# [Work request]
Could you retype exactly the lines running from the line with "- $36 / hour" to the end of the data, both included, and nothing else?

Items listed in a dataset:

———

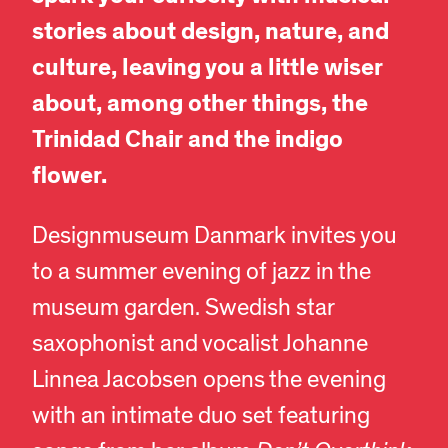
stories about design, nature, and
culture, leaving you a little wiser
about, among other things, the
Trinidad Chair and the indigo
flower.
Designmuseum Danmark invites you
to a summer evening of jazz in the
museum garden. Swedish star
saxophonist and vocalist Johanne
Linnea Jacobsen opens the evening
with an intimate duo set featuring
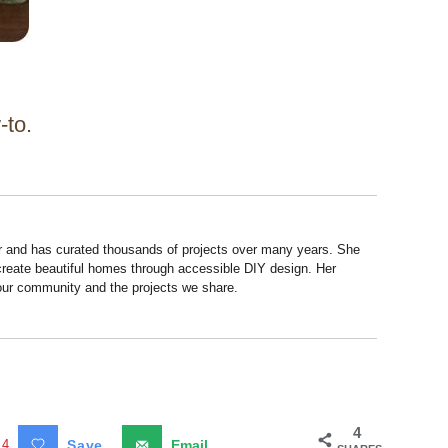
-to.
r and has curated thousands of projects over many years. She
 create beautiful homes through accessible DIY design. Her
 our community and the projects we share.
4
4
Save
Email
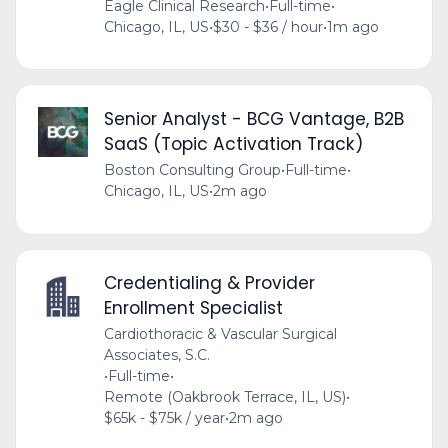
Eagle Clinical Research
•
Full-time
•
Chicago, IL, US
•
$30 - $36 / hour
•
1m ago
Senior Analyst - BCG Vantage, B2B
SaaS (Topic Activation Track)
Boston Consulting Group
•
Full-time
•
Chicago, IL, US
•
2m ago
Credentialing & Provider
Enrollment Specialist
Cardiothoracic & Vascular Surgical
Associates, S.C.
•
Full-time
•
Remote (Oakbrook Terrace, IL, US)
•
$65k - $75k / year
•
2m ago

———

# [Response below]
$30 - $36 / hour
•
1m ago
Senior Analyst - BCG Vantage, B2B
SaaS (Topic Activation Track)
Boston Consulting Group
•
Full-time
•
Chicago, IL, US
•
2m ago
Credentialing & Provider
Enrollment Specialist
Cardiothoracic & Vascular Surgical
Associates, S.C.
•
Full-time
•
Remote (Oakbrook Terrace, IL, US)
•
$65k - $75k / year
•
2m ago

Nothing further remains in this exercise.